> [Aim of the task] Return the lines from the one containing "Игла двухсторонняя 21G х1 1/2 'с визуальной" to the end of the material, both end lines included, exactly and with nothing else.

• • • •

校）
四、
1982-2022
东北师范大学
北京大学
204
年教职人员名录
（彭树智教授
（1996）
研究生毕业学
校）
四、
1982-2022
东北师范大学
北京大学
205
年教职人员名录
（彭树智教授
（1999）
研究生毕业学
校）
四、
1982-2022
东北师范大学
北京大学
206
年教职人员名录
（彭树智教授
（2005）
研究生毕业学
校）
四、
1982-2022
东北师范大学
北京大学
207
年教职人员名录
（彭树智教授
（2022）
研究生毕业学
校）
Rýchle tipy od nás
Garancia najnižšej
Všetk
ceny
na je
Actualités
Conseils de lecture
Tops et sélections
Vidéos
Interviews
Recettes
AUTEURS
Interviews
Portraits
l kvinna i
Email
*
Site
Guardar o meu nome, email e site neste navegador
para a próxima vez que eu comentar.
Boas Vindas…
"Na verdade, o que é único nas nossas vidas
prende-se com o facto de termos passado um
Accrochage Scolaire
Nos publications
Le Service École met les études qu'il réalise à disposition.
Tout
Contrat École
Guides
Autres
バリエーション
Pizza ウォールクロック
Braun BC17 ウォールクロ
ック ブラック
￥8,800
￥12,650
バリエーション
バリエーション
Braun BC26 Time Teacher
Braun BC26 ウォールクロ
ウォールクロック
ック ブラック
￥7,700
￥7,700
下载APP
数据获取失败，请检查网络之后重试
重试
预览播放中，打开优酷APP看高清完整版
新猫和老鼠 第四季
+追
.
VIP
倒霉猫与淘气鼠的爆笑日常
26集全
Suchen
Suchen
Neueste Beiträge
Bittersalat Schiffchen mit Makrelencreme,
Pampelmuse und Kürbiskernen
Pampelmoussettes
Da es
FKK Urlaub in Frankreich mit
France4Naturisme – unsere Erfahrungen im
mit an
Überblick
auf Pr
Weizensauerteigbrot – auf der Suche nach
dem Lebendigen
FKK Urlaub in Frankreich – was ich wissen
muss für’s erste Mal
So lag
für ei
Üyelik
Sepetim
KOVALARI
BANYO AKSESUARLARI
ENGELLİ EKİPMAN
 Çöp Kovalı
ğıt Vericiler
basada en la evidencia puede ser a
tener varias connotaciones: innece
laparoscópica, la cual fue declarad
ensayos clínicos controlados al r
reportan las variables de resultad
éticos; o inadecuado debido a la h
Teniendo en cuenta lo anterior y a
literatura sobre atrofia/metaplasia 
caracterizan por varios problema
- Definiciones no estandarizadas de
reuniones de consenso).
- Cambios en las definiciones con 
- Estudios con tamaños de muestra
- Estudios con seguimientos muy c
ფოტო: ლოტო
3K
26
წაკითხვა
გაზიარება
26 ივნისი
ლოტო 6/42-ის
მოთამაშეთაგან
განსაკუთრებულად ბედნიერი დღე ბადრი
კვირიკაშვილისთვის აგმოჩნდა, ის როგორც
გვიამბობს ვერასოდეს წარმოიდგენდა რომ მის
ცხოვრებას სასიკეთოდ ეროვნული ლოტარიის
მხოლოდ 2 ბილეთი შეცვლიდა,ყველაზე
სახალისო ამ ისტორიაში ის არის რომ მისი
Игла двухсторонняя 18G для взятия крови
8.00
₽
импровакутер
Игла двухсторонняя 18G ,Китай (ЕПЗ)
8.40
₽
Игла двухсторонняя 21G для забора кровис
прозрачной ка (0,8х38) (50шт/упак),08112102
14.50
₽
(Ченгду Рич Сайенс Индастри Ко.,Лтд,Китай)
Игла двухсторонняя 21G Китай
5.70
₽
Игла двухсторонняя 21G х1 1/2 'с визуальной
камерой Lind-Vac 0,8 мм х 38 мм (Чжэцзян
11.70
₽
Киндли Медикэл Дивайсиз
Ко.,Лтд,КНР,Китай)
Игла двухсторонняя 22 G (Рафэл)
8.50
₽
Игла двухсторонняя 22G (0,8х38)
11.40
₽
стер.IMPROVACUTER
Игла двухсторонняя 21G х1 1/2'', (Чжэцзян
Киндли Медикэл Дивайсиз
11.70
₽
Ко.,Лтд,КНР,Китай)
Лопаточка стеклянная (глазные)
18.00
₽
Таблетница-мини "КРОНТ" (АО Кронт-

• • • •

> [Solution for this task]
Игла двухсторонняя 21G х1 1/2 'с визуальной
камерой Lind-Vac 0,8 мм х 38 мм (Чжэцзян
11.70
₽
Киндли Медикэл Дивайсиз
Ко.,Лтд,КНР,Китай)
Игла двухсторонняя 22 G (Рафэл)
8.50
₽
Игла двухсторонняя 22G (0,8х38)
11.40
₽
стер.IMPROVACUTER
Игла двухсторонняя 21G х1 1/2'', (Чжэцзян
Киндли Медикэл Дивайсиз
11.70
₽
Ко.,Лтд,КНР,Китай)
Лопаточка стеклянная (глазные)
18.00
₽
Таблетница-мини "КРОНТ" (АО Кронт-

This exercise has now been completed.